En 2014, après 12 ans à l’étranger, l’altiste David Marks est revenu au Canada pour accepter le poste d’alto solo associé au sein de l’Orchestre du CNA. Né à Vancouver, David a grandi en Virginie dans une famille musicale. Dès un jeune âge, il s’adonne à la composition, à l’écriture, au dessin et à la peinture; ces passions ont donné lieu à des dizaines de chansons originales, de toiles et de murales. Ses études d’alto l’ont mené à travers les États-Unis et l’Europe pour apprendre auprès de Roberto Diaz, Atar Arad, Karen Tuttle, Gerard Caussé, Thomas Riebl et Nobuko Imai, ainsi qu’au Banff Centre, à l’Académie de Musique Tibor Varga et à Prussia Cove.
En Europe, David a été alto solo pour l’Orchestre de Montpellier et l’Opéra de Bordeaux, La Orquesta de la Ciudad de Granada, Holland Symfonia et Amsterdam Sinfonietta. Il a été alto solo de l’Orchestre philharmonique de Londres sous les baguettes de Vladimir Jurowski, Christoph Eschenbach, Yannick Nézet-Séguin, et Marin Alsop. Un incontournable de la scène musicale contemporaine, il s’est produit à travers l’Europe avec l’Ensemble Asko/Schonberg, l’Ensemble Moderne, le Mondriaan Quartet, Fabrica Musica et Nieuw Amsterdamse Peil. Il a été membre du groupe de musique contemporaine d’avant-garde danois Nieuw Ensemble, avec qui il a tourné en Chine et enregistré plus de 40 œuvres.
En tant que musicien folk, David a tourné en Lettonie, en Lithuanie et en Estonie avec ses chansons de The History of Dynamite. Son opéra folk The Odyssey a été interprété au Banff Centre et subséquemment au Theater de Cameleon à Amsterdam. Il joue du violon et de la guitare, et a déjà accompagné Van Dyke Parks, Bill Frisell et Patrick Watson.
Il habite à Wakefield, au Québec, avec sa conjointe et leurs quatre enfants.
Qualifiée de « chambriste authentique » (The Globe and Mail) qui sait créer des « moments de pure magie » (Toronto Star), la violoncelliste canadienne Rachel Mercer s’est produite comme soliste et chambriste sur cinq continents.
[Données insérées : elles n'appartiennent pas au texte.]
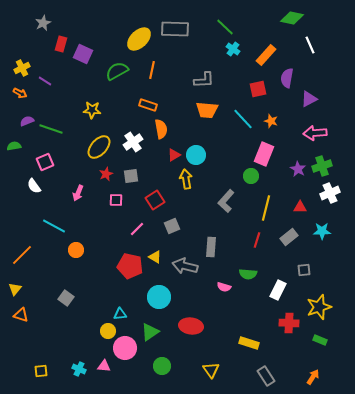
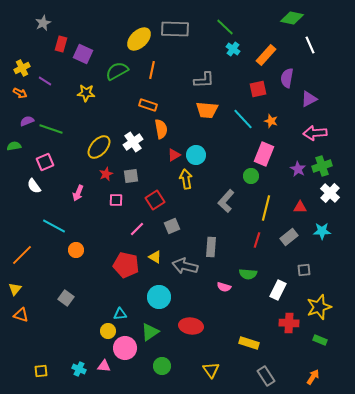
yellow star at (92, 110): moved 6 px left, 17 px up
white cross at (330, 193): rotated 24 degrees counterclockwise
red pentagon at (130, 266): moved 4 px left, 1 px up
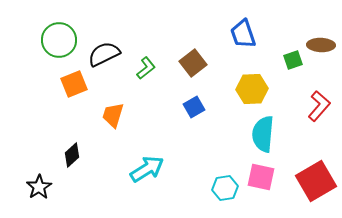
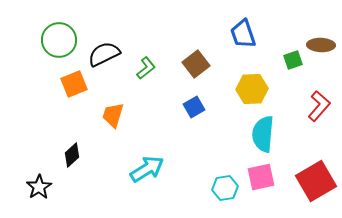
brown square: moved 3 px right, 1 px down
pink square: rotated 24 degrees counterclockwise
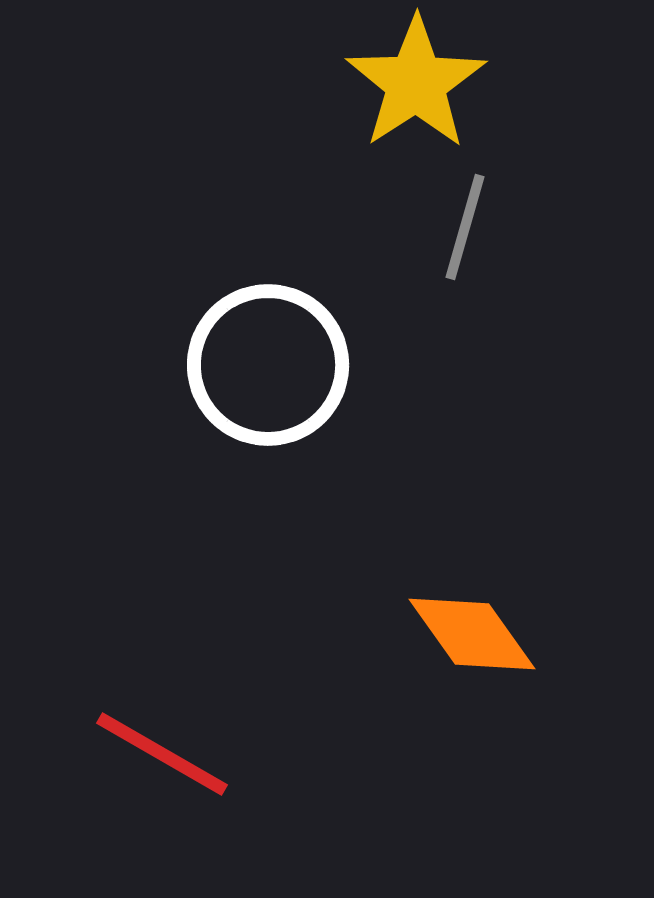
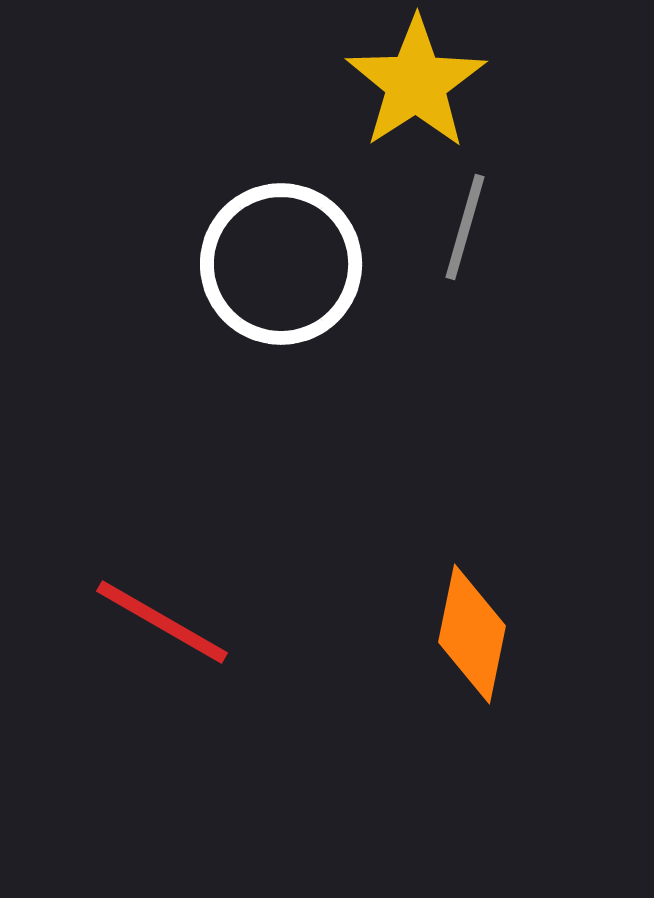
white circle: moved 13 px right, 101 px up
orange diamond: rotated 47 degrees clockwise
red line: moved 132 px up
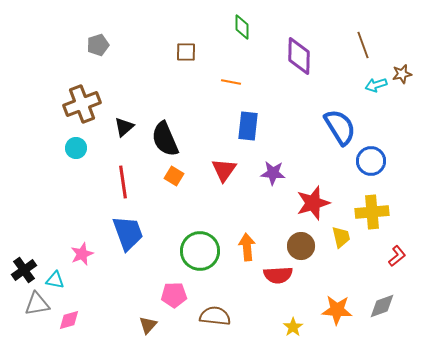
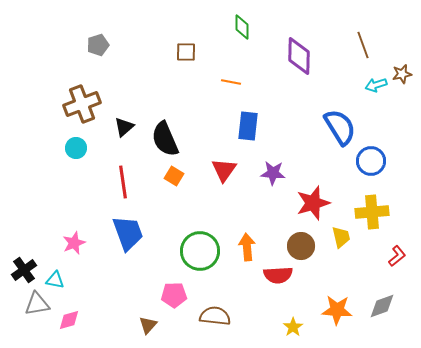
pink star: moved 8 px left, 11 px up
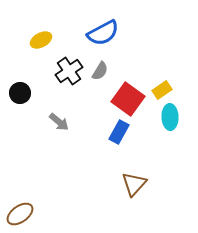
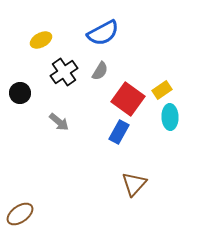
black cross: moved 5 px left, 1 px down
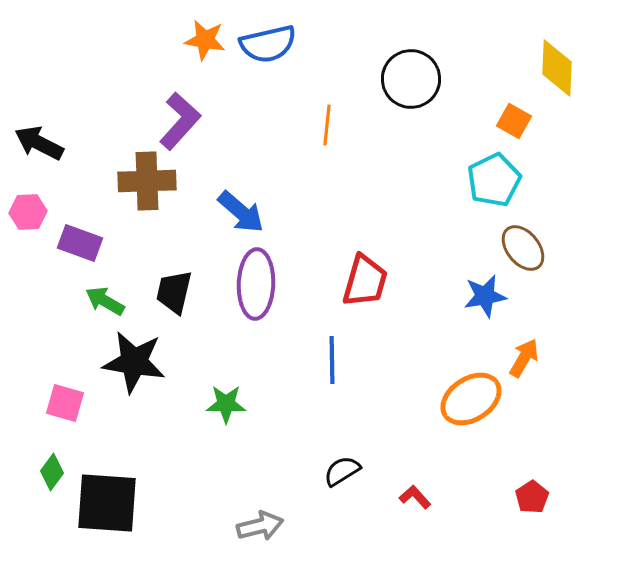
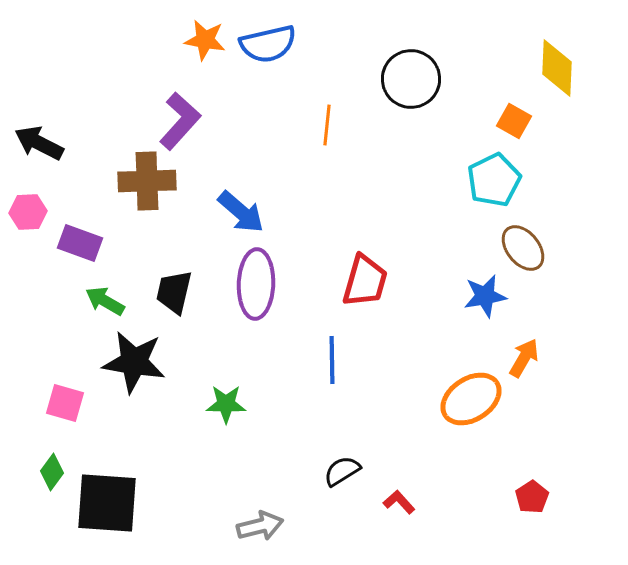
red L-shape: moved 16 px left, 5 px down
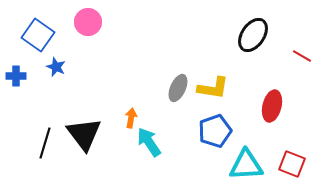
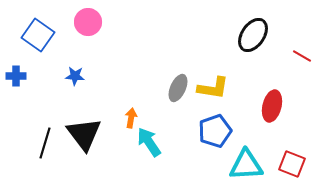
blue star: moved 19 px right, 9 px down; rotated 18 degrees counterclockwise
Lauréate du Grand Prix Vriendenkrans d’Amsterdam (2001), elle est violoncelle solo de l’Orchestre du CNA à Ottawa et codirectrice artistique de la série de concerts de musique de chambre 5 at the First à Hamilton et à Orléans, en Ontario. Elle est membre du duo Mercer-Park, du trio St. John-Mercer-Park et du quatuor Ironwood, et a été violoncelliste pour le quatuor pour piano Ensemble Made in Canada, lauréat d’un prix JUNO (2008-2020), pour le trio AYR (2010-2020) et pour le quatuor Aviv (2002-2010). Elle a donné des classes de maître en Amérique du Nord, en Afrique du Sud et en Israël ainsi que des conférences sur le jeu et les carrières en musique. Participant activement à la diffusion de la musique canadienne contemporaine, elle a commandé et joué plus de 30 compositions, dont des concertos pour violoncelle signés Steward Goodyear et Kevin Lau et des œuvres solo et de musique de chambre de Vivian Fung, Andrew Downing, Alice Ho, David Braid, Kelly-Marie Murphy, John Burge et Jocelyn Morlock.
Parmi ses récents albums de musique de chambre et d’œuvres solo, on compte Kevin Lau: Under A Veil of Stars (Leaf Music), Our Strength, Our Song (Centrediscs), John Burge: One Sail (Naxos), Alice Ho: Mascarada (Centrediscs), ainsi que les suites complètes de Bach (Pipistrelle, 2012) jouées sur le violoncelle Stradivarius Bonjour de 1696 provenant de la Banque d’instruments de musique du Conseil des arts du Canada. Rachel Mercer joue actuellement sur un violoncelle fabriqué au XVIIe siècle en Italie du Nord.